INSTRUCTIONS FOR THE TASK: Return every line of the records that includes the string "интернета".

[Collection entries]
%%

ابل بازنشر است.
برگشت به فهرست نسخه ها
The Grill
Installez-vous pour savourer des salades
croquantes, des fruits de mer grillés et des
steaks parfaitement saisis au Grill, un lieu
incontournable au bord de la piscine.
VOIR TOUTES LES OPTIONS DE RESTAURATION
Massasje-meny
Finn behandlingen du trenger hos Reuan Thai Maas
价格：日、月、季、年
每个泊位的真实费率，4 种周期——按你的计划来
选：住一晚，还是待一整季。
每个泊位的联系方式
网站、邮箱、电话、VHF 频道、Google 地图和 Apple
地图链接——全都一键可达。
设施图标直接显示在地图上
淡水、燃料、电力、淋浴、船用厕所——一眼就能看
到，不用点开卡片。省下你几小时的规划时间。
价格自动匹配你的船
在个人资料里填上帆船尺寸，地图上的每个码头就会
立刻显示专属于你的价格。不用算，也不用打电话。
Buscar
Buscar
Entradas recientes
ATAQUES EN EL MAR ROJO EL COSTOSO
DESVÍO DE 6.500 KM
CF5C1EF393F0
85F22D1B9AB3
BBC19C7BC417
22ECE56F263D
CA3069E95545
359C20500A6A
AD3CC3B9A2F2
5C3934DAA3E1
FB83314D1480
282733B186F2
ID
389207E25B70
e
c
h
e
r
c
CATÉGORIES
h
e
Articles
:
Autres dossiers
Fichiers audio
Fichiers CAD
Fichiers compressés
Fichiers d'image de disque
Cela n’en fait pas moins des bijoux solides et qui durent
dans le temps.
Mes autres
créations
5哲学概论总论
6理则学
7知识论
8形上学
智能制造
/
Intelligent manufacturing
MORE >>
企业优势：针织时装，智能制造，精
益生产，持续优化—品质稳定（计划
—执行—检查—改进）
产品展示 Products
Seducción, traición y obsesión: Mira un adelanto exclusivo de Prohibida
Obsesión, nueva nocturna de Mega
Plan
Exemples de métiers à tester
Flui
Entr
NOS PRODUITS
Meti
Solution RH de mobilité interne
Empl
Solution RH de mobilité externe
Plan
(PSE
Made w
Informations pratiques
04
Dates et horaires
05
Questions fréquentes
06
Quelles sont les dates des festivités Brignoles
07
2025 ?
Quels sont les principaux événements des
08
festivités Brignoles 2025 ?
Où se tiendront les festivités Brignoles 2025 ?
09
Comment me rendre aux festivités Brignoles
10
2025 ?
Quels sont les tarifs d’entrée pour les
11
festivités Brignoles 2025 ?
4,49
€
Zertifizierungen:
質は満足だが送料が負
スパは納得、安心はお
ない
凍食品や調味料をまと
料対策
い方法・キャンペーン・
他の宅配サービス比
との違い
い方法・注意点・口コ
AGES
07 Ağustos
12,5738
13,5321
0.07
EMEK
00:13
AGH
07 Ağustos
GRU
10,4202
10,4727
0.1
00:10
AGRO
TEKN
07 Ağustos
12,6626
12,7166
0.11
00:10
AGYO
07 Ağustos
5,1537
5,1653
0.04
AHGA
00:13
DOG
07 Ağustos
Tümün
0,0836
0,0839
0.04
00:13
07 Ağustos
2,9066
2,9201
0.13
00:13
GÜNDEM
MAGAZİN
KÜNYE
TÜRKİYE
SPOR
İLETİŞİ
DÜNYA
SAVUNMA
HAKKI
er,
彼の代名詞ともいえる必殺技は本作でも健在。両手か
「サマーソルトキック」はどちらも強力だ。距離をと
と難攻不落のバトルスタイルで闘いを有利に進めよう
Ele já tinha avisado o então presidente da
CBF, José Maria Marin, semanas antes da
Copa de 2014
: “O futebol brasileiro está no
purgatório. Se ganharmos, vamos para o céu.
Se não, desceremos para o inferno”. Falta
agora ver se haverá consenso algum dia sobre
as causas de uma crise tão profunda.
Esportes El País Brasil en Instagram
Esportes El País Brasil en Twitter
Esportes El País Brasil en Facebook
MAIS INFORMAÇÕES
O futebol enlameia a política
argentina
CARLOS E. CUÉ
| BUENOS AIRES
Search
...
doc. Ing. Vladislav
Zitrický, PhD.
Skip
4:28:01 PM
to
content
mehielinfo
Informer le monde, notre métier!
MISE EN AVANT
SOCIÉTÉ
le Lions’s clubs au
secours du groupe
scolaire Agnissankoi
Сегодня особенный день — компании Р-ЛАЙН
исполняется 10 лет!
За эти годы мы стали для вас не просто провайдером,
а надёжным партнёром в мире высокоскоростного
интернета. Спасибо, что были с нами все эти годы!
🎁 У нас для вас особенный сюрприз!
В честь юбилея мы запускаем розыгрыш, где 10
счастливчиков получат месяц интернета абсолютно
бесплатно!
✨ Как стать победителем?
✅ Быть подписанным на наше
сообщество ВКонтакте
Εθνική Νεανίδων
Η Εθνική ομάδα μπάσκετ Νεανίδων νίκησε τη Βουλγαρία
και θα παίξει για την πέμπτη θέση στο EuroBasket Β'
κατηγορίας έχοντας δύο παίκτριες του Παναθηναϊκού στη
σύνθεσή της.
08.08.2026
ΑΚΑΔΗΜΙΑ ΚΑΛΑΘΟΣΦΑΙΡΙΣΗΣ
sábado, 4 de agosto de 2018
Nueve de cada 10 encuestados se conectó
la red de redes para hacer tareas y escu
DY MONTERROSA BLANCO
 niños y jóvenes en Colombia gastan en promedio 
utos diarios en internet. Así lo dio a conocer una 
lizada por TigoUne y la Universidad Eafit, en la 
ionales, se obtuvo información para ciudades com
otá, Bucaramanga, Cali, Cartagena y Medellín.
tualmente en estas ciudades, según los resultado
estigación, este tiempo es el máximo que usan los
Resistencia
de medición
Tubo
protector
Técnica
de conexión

%%

WRITTEN RESPONSE:
интернета. Спасибо, что были с нами все эти годы!
счастливчиков получат месяц интернета абсолютно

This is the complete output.